On 5/19/13 9:01 PM, Josh Endries wrote:
> Hello,
>
> Thanks for the reply!
>
>>> We have a RHEL 6.3 machine with a large XFS mount that suffered a
>>> power outage.
>>
>> For starters, have you engaged your RH support folks?
>
> Unfortunately we don't have support for these machines. We have tons of RH
> machines and licenses, but only a few with paid support. Generally the
> (grant-funded) research machines don't include RH support. (And generally we
> don't run into problems like this. :))
ok
>>> When it came back up, it allegedly fixed itself, but
>>> now many files are zero bytes. I found a bug report/errata fix at RH
>>> that mentions something similar, which might be what we ran into.
>>
>> Which one? RH support can probably help you decide if that bug report
>> applies, and where/when it was fixed.
>
> This one: https://access.redhat.com/site/solutions/272673
well, that's a "solution" ;)
> You need a login to view that, though... I think this is the same one, which
> I just found today:
>
> https://bugzilla.redhat.com/show_bug.cgi?id=845233
>
> That URL is currently broken for me, so here is a cache of it:
>
> http://webcache.googleusercontent.com/search?q=cache:3OjuPDd8A1AJ:https://bugzilla.redhat.com/show_bug.cgi%3Fid%3D845233+&cd=2&hl=en&ct=clnk&gl=us&client=firefox-a
>
> Reading this, I'm no longer sure we have a kernel with the fix. That machine
> is running:
>
> 2.6.32-279.el6.x86_64
Right, and: "Fixed In Version: kernel-2.6.32-328.el6"

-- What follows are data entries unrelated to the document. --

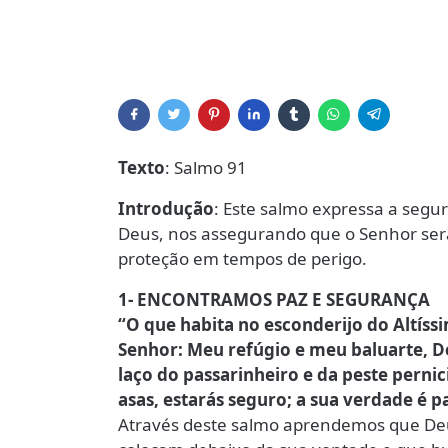
Texto
: Salmo 91
Introdução
: Este salmo expressa a seg
Deus, nos assegurando que o Senhor ser
proteção em tempos de perigo.
1- ENCONTRAMOS PAZ E SEGURANÇA
“O que habita no esconderijo do Altíss
Senhor: Meu refúgio e meu baluarte, De
laço do passarinheiro e da peste pernic
asas, estarás seguro; a sua verdade é pa
Através deste salmo aprendemos que Deu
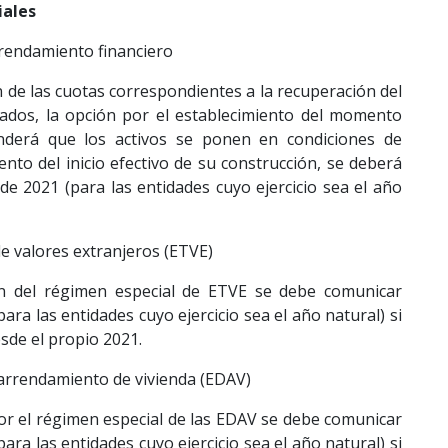
iales
rendamiento financiero
n de las cuotas correspondientes a la recuperación del
dados, la opción por el establecimiento del momento
derá que los activos se ponen en condiciones de
to del inicio efectivo de su construcción, se deberá
de 2021 (para las entidades cuyo ejercicio sea el año
e valores extranjeros (ETVE)
ón del régimen especial de ETVE se debe comunicar
para las entidades cuyo ejercicio sea el año natural) si
esde el propio 2021.
 arrendamiento de vivienda (EDAV)
por el régimen especial de las EDAV se debe comunicar
para las entidades cuyo ejercicio sea el año natural) si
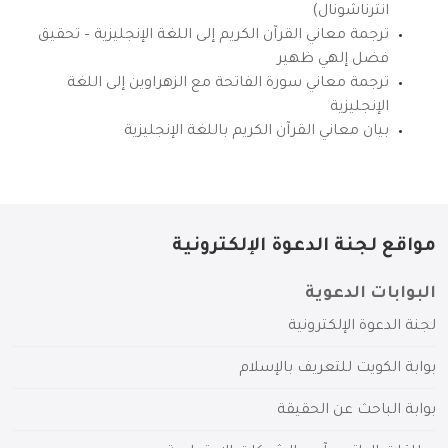
انترناشونال)
ترجمة معاني القرآن الكريم إلى اللغة الإنجليزية – تحقيق
فضل إلهي ظهير
ترجمة معاني سورة الفاتحة مع الزهراوين إلى اللغة
الإنجليزية
بيان معاني القرآن الكريم باللغة الإنجليزية
مواقع لجنة الدعوة الإلكترونية
البوابات الدعوية
لجنة الدعوة الإلكترونية
بوابة الكويت للتعريف بالإسلام
بوابة الباحث عن الحقيقة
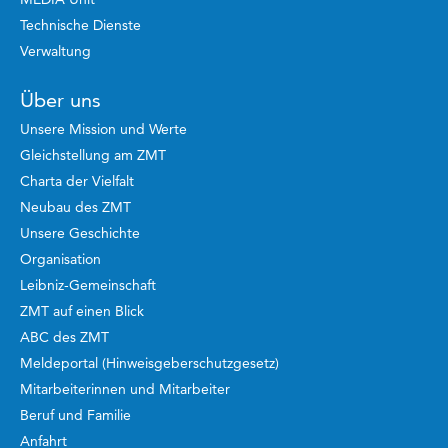
Technische Dienste
Verwaltung
Über uns
Unsere Mission und Werte
Gleichstellung am ZMT
Charta der Vielfalt
Neubau des ZMT
Unsere Geschichte
Organisation
Leibniz-Gemeinschaft
ZMT auf einen Blick
ABC des ZMT
Meldeportal (Hinweisgeberschutzgesetz)
Mitarbeiterinnen und Mitarbeiter
Beruf und Familie
Anfahrt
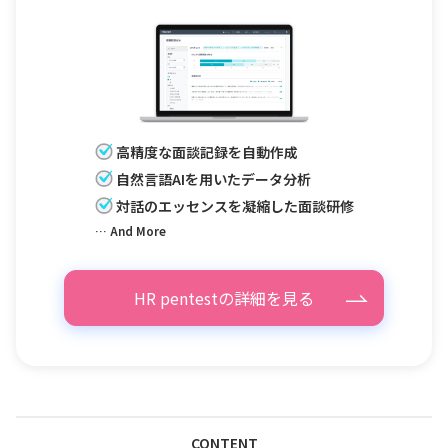
高精度な面談記録を自動作成
自然言語AIを用いたデータ分析
対話のエッセンスを凝縮した面談研修
… And More
HR pentestの詳細を見る
CONTENT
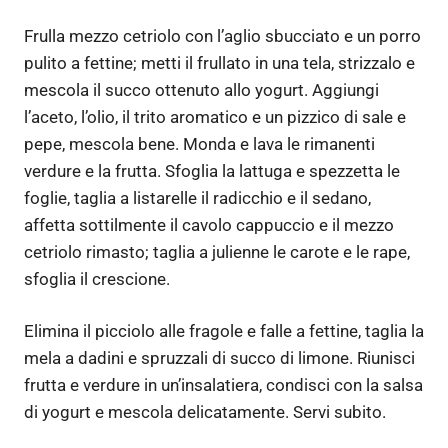
Frulla mezzo cetriolo con l’aglio sbucciato e un porro
pulito a fettine; metti il frullato in una tela, strizzalo e
mescola il succo ottenuto allo yogurt. Aggiungi
l’aceto, l’olio, il trito aromatico e un pizzico di sale e
pepe, mescola bene. Monda e lava le rimanenti
verdure e la frutta. Sfoglia la lattuga e spezzetta le
foglie, taglia a listarelle il radicchio e il sedano,
affetta sottilmente il cavolo cappuccio e il mezzo
cetriolo rimasto; taglia a julienne le carote e le rape,
sfoglia il crescione.
Elimina il picciolo alle fragole e falle a fettine, taglia la
mela a dadini e spruzzali di succo di limone. Riunisci
frutta e verdure in un’insalatiera, condisci con la salsa
di yogurt e mescola delicatamente. Servi subito.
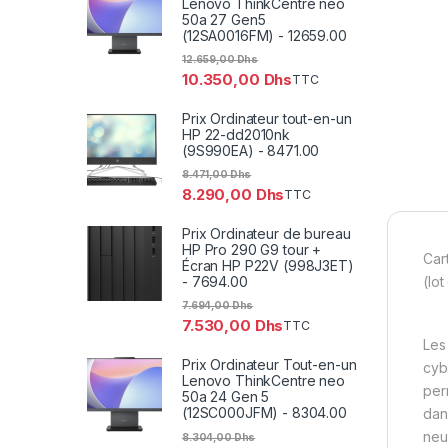
Lenovo ThinkCentre neo
50a 27 Gen5
(12SA0016FM) - 12659.00
12.659,00
Dhs
10.350,00
Dhs
TTC
Prix Ordinateur tout-en-un
HP 22-dd2010nk
(9S990EA) - 8471.00
8.471,00
Dhs
8.290,00
Dhs
TTC
Prix Ordinateur de bureau
HP Pro 290 G9 tour +
Car
Écran HP P22V (998J3ET)
- 7694.00
(lot
7.694,00
Dhs
7.530,00
Dhs
TTC
Les
Prix Ordinateur Tout-en-un
cyb
Lenovo ThinkCentre neo
per
50a 24 Gen 5
(12SC000JFM) - 8304.00
dan
neu
8.304,00
Dhs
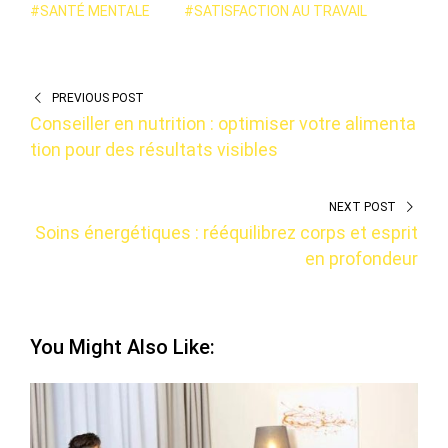
#SANTÉ MENTALE
#SATISFACTION AU TRAVAIL
PREVIOUS POST
Conseiller en nutrition : optimiser votre alimenta
tion pour des résultats visibles
NEXT POST
Soins énergétiques : rééquilibrez corps et esprit
en profondeur
You Might Also Like:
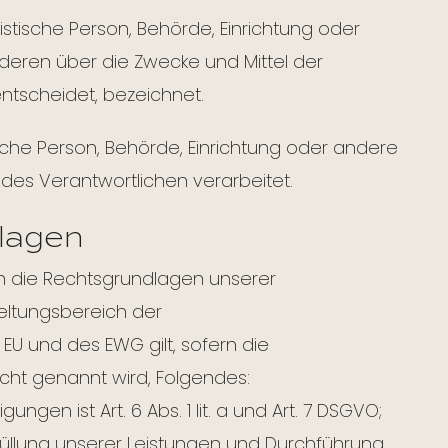
uristische Person, Behörde, Einrichtung oder
nderen über die Zwecke und Mittel der
tscheidet, bezeichnet.
tische Person, Behörde, Einrichtung oder andere
des Verantwortlichen verarbeitet.
lagen
en die Rechtsgrundlagen unserer
eltungsbereich der
U und des EWG gilt, sofern die
cht genannt wird, Folgendes:
ungen ist Art. 6 Abs. 1 lit. a und Art. 7 DSGVO;
rfüllung unserer Leistungen und Durchführung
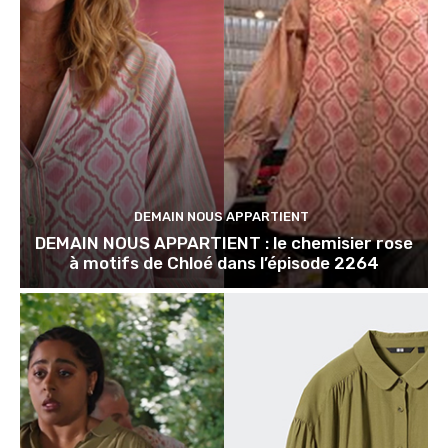
DEMAIN NOUS APPARTIENT
DEMAIN NOUS APPARTIENT : le chemisier rose
à motifs de Chloé dans l’épisode 2264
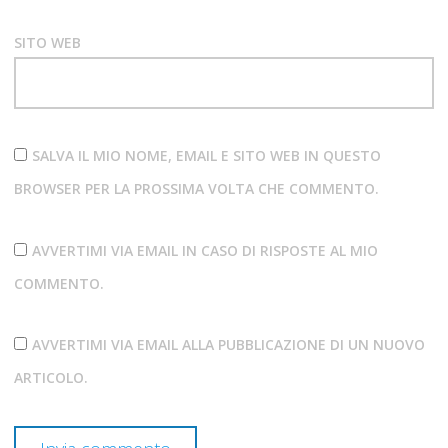
SITO WEB
SALVA IL MIO NOME, EMAIL E SITO WEB IN QUESTO
BROWSER PER LA PROSSIMA VOLTA CHE COMMENTO.
AVVERTIMI VIA EMAIL IN CASO DI RISPOSTE AL MIO
COMMENTO.
AVVERTIMI VIA EMAIL ALLA PUBBLICAZIONE DI UN NUOVO
ARTICOLO.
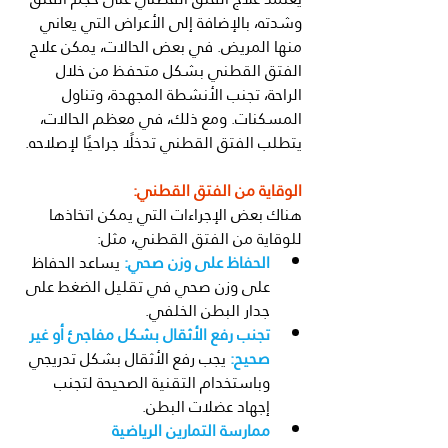
وشدته، بالإضافة إلى الأعراض التي يعاني 
منها المريض. في بعض الحالات، يمكن علاج 
الفتق القطني بشكل متحفظ من خلال 
الراحة، تجنب الأنشطة المجهدة، وتناول 
المسكنات. ومع ذلك، في معظم الحالات، 
يتطلب الفتق القطني تدخلًا جراحيًا لإصلاحه.
الوقاية من الفتق القطني:
هناك بعض الإجراءات التي يمكن اتخاذها 
للوقاية من الفتق القطني، مثل:
الحفاظ على وزن صحي:
 يساعد الحفاظ 
على وزن صحي في تقليل الضغط على 
جدار البطن الخلفي.
تجنب رفع الأثقال بشكل مفاجئ أو غير 
صحيح:
 يجب رفع الأثقال بشكل تدريجي 
وباستخدام التقنية الصحيحة لتجنب 
إجهاد عضلات البطن.
ممارسة التمارين الرياضية 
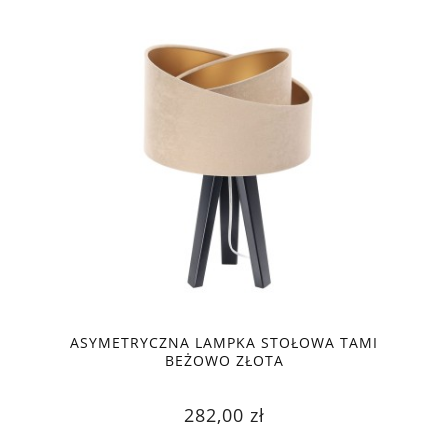
ASYMETRYCZNA LAMPKA STOŁOWA TAMI
BEŻOWO ZŁOTA
282,00 zł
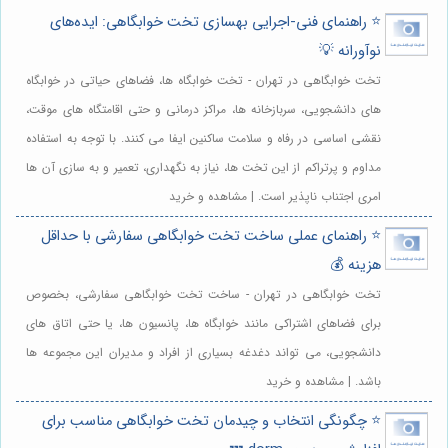
⭐️ راهنمای فنی-اجرایی بهسازی تخت خوابگاهی: ایده‌های
نوآورانه 💡
تخت خوابگاهی در تهران - تخت خوابگاه ها، فضاهای حیاتی در خوابگاه
های دانشجویی، سربازخانه ها، مراکز درمانی و حتی اقامتگاه های موقت،
نقشی اساسی در رفاه و سلامت ساکنین ایفا می کنند. با توجه به استفاده
مداوم و پرتراکم از این تخت ها، نیاز به نگهداری، تعمیر و به سازی آن ها
امری اجتناب ناپذیر است. | مشاهده و خرید
⭐️ راهنمای عملی ساخت تخت خوابگاهی سفارشی با حداقل
هزینه 💰
تخت خوابگاهی در تهران - ساخت تخت خوابگاهی سفارشی، بخصوص
برای فضاهای اشتراکی مانند خوابگاه ها، پانسیون ها، یا حتی اتاق های
دانشجویی، می تواند دغدغه بسیاری از افراد و مدیران این مجموعه ها
باشد. | مشاهده و خرید
⭐️ چگونگی انتخاب و چیدمان تخت خوابگاهی مناسب برای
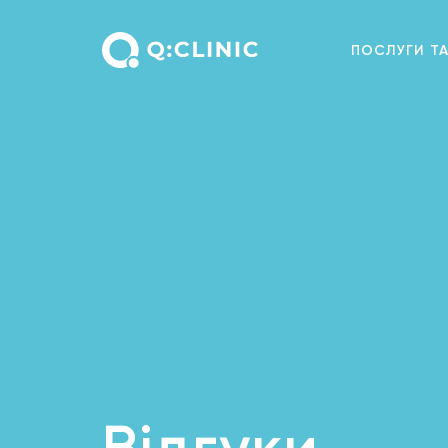
ПОСЛУГИ ТА
Відгуки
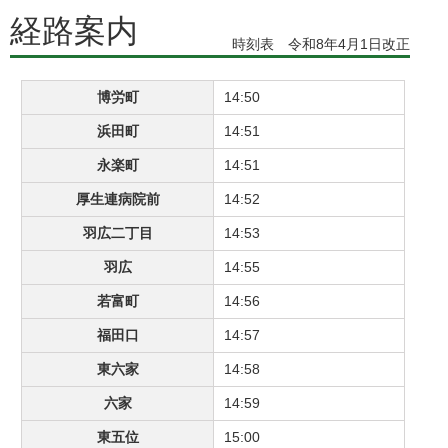
経路案内
時刻表 令和8年4月1日改正
博労町
14:50
浜田町
14:51
永楽町
14:51
厚生連病院前
14:52
羽広二丁目
14:53
羽広
14:55
若富町
14:56
福田口
14:57
東六家
14:58
六家
14:59
東五位
15:00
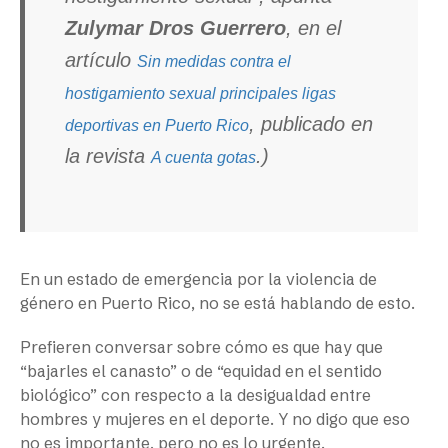
Zulymar Dros Guerrero
, en el
artículo
Sin medidas contra el
hostigamiento sexual principales ligas
, publicado en
deportivas en Puerto Rico
la revista
.)
A cuenta gotas
En un estado de emergencia por la violencia de
género en Puerto Rico, no se está hablando de esto.
Prefieren conversar sobre cómo es que hay que
“bajarles el canasto” o de “equidad en el sentido
biológico” con respecto a la desigualdad entre
hombres y mujeres en el deporte. Y no digo que eso
no es importante, pero no es lo urgente.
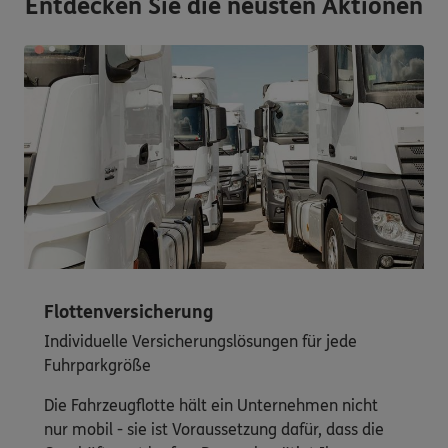
Entdecken Sie die neusten Aktionen
Flottenversicherung
Individuelle Versicherungslösungen für jede
Fuhrparkgröße
Die Fahrzeugflotte hält ein Unternehmen nicht
nur mobil - sie ist Voraussetzung dafür, dass die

So this is a known bug and fixed, but you're not running the fix it seems.
> I'm not really sure when the files were created or how long it was
> idle before the crash... I wonder if ctime/mtime would be reliable
> for the files. I also don't know how to reproduce the situation in
> order to test if it's fixed in a later kernel. I can pull the power
> out to test if I knew how to modify files ahead of time such that
> they would zero themselves out.
I think you can be fairly certain that it's resolved in the above
kernel.
>>> We
>>> are running a kernel that should have the fix as far as I can tell,
>>> but we definitely have zero byte files that shouldn't be.
>>
>> shouldn't be because they had all been properly synced to disk
>> before the power loss, or? (just in general, files not fsynced
>> aren't guaranteed to be in any particular state if you lose power,
>> though of course there are certain expectations of timely flushing).
>
> No, I mean they shouldn't be zero normally. They weren't zero a week
> ago. In other words, the files definitely changed unexpectedly, I'm
> assuming due to the power outage. The files had not been touched in
> at least a few days before the crash, according to the researcher
> working on those files. If I read the report correctly, though, that
> might not matter much.
ok
>>> My question is: is there a way to restore this or fix it before going
>>> to backups? Is it worth it to unmount and run xfs_check or similar?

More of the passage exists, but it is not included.